We’re interested in determining the Jacobian of the composite of two differentiable functions. To which end, suppose $g:X\rightarrow\mathbb{R}^n$ and $f:Y\rightarrow{R}^n$ are differentiable functions on two open regions $X$ and $Y$ in $\mathbb{R}^n$, with $g(X)\subseteq Y$, and let $h=f\circ g:X\rightarrow\mathbb{R}^n$ be their composite. Then the chain rule tells us that $\displaystyle dh(x)=df(g(x))dg(x)$

where each differential is an $n\times n$ matrix, and the right-hand side is a matrix multiplication.

But these matrices are exactly the Jacobian matrices of the functions! And since the by definition, the determinant of the product of two matrices is the product of their determinants. That is, we find the equation $\displaystyle J_h(x)=J_f(g(x))J_g(x)$

Or, we could define $y^i=g^i(x)$ and use the Leibniz notation to write $\displaystyle\frac{\partial(h^1,\dots,h^n)}{\partial(x^1,\dots,x^n)}=\frac{\partial(h^1,\dots,h^n)}{\partial(y^1,\dots,y^n)}\frac{\partial(y^1,\dots,y^n)}{\partial(x^1,\dots,x^n)}$

As a special case, let’s assume that the differentiable function $f:X\rightarrow\mathbb{R}^n$ is injective in some open neighborhood $A$ of a point $a$. That is, every $x\in A$ is sent to a distinct point by $f$, making up the whole image $f(A)$. Further, let’s suppose that the function $f^{-1}$ which sends each point $y\in f(A)$ back to the point in $A$ from which it came — $f^{-1}(y)=x$ if and only if $y=f(x)$ — is also differentiable. Then we have the composition $f^{-1}(f(x))=x$, and thus we find $\displaystyle J_{f^{-1}}(f(a))J_f(a)=1$

or $\displaystyle\frac{\partial(y^1,\dots,y^n)}{\partial(x^1,\dots,x^n)}\frac{\partial(x^1,\dots,x^n)}{\partial(y^1,\dots,y^n)}=1$

Thus, if a differentiable function $f$ has a differentiable inverse function defined in some neighborhood of a point $a$, then the Jacobian determinant of the function must be nonzero at that point.
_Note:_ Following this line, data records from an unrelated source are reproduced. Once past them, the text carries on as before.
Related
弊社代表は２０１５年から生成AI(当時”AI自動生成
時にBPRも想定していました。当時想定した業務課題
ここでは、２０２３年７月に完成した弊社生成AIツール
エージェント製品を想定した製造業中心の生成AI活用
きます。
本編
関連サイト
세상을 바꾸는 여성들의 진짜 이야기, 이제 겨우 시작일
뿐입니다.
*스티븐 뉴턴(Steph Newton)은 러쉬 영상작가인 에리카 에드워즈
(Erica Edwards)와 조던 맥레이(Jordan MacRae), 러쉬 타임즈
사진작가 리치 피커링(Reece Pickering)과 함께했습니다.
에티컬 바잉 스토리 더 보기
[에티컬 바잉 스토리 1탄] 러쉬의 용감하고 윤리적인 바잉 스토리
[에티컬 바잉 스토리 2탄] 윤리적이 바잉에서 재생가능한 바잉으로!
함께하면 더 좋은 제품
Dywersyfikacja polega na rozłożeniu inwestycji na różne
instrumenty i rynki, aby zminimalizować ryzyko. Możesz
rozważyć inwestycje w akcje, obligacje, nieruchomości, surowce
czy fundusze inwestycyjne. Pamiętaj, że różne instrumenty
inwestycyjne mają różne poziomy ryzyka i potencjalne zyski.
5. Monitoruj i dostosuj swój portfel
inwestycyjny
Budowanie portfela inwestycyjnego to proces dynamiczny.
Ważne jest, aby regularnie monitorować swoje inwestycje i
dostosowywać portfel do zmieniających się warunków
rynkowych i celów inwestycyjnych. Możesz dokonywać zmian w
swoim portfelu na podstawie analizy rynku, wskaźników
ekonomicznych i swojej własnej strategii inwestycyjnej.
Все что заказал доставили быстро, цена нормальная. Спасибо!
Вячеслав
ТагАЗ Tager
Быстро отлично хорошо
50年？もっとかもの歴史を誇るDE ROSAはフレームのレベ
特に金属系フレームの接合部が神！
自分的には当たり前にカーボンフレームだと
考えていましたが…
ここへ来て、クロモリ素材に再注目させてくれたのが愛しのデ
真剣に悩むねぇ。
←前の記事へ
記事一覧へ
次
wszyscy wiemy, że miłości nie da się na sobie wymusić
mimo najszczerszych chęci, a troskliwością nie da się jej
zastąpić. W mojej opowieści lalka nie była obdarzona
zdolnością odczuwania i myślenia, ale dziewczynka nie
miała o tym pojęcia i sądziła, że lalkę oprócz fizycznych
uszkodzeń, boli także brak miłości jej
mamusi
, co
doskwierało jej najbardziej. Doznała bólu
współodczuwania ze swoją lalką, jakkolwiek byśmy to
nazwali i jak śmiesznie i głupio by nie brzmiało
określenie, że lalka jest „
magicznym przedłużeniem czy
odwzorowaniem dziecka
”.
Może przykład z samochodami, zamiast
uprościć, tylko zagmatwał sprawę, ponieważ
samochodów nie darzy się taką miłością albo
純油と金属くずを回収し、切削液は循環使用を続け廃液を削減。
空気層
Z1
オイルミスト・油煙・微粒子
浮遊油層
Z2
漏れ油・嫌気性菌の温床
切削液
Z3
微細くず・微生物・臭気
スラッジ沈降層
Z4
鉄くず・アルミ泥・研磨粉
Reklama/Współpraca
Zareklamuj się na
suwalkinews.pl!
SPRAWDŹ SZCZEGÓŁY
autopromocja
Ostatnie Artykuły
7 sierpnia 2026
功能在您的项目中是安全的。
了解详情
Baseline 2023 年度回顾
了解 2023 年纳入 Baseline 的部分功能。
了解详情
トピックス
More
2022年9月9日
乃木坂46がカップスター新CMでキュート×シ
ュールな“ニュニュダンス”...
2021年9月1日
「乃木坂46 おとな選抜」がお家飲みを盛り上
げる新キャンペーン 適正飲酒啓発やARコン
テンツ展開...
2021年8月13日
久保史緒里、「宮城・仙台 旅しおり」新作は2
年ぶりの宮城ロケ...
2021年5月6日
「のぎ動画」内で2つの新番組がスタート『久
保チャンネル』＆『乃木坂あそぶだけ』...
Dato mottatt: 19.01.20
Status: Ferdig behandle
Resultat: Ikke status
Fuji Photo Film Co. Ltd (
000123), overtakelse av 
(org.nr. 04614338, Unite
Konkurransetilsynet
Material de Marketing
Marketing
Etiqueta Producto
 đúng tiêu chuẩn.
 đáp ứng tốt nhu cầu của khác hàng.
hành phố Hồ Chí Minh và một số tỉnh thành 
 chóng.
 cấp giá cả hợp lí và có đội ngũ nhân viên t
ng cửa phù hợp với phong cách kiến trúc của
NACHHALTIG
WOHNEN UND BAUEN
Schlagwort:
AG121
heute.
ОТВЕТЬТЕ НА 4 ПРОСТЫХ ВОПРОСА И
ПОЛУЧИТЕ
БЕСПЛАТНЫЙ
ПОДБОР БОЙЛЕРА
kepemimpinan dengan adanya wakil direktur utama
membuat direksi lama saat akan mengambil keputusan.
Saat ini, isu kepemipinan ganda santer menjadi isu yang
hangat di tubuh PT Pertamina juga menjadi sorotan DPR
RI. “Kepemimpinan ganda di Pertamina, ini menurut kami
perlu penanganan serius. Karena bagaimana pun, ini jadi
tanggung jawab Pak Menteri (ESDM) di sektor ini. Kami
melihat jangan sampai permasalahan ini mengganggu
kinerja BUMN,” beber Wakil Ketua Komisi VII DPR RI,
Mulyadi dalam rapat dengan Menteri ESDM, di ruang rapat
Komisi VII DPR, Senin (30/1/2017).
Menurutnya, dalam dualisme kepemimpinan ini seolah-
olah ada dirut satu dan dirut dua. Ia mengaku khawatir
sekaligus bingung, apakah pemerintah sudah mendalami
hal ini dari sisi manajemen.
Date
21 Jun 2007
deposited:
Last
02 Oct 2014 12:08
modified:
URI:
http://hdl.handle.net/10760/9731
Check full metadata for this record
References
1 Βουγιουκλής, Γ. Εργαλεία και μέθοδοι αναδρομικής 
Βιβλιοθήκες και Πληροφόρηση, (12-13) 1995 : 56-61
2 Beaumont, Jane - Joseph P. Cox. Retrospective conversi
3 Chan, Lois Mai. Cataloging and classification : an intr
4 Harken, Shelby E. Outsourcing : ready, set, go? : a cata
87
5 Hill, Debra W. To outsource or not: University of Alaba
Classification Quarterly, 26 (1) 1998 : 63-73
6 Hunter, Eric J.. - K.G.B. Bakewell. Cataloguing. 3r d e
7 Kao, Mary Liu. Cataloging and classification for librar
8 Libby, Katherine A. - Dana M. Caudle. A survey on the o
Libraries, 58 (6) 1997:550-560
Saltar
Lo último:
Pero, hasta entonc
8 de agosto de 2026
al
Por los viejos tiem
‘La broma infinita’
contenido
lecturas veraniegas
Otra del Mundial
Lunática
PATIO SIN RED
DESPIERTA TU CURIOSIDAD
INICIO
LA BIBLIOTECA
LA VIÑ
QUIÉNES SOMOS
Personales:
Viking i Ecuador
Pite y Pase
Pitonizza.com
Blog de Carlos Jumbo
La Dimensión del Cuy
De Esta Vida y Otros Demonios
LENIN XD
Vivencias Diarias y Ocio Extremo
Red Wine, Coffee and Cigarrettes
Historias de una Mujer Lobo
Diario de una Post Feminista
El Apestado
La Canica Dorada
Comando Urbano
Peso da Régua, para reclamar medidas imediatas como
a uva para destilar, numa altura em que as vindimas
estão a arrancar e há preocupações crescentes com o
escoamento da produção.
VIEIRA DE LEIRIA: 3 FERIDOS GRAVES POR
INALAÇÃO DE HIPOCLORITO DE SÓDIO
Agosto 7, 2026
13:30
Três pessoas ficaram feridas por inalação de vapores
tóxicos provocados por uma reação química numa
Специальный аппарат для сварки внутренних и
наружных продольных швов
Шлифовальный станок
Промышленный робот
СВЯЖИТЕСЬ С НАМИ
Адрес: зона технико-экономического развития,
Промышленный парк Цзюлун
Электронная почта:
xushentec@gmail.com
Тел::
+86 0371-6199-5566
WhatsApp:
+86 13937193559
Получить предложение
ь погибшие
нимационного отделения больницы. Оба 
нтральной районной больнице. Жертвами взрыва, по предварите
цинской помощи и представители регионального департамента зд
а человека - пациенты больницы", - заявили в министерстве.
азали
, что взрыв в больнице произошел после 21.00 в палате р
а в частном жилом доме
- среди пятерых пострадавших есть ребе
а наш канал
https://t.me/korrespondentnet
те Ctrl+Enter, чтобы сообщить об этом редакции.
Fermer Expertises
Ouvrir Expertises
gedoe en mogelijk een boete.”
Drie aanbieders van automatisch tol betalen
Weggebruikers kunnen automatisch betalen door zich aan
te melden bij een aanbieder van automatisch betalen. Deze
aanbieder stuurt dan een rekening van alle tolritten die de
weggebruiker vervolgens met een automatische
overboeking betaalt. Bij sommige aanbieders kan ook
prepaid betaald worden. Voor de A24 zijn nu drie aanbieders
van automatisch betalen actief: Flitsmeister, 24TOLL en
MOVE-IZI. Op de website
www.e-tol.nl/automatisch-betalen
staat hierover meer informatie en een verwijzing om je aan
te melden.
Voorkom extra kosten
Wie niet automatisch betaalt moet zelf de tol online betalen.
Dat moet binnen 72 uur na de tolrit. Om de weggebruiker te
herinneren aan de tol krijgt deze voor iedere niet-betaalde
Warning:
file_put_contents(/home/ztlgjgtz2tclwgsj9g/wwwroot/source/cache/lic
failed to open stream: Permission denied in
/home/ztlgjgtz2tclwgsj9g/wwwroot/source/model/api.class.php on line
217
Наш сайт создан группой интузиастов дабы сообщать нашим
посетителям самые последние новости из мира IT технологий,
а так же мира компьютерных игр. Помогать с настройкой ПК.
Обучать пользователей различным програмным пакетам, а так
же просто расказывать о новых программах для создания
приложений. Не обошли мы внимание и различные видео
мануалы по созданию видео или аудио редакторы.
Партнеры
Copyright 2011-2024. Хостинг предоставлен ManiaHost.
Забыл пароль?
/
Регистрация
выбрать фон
A fair bit of work will now be put to turning this statement around. That is, we seek to show that if the Jacobian determinant $J_f(a)\neq0$, then $f$ has a differentiable inverse in some neighborhood of $a$.

November 12, 2009 - Posted by | Analysis, Calculus

## 3 Comments »

1. […] in with a first step towards proving the inverse function theorem we talked about at the end of yesterday’s post. This is going to get […]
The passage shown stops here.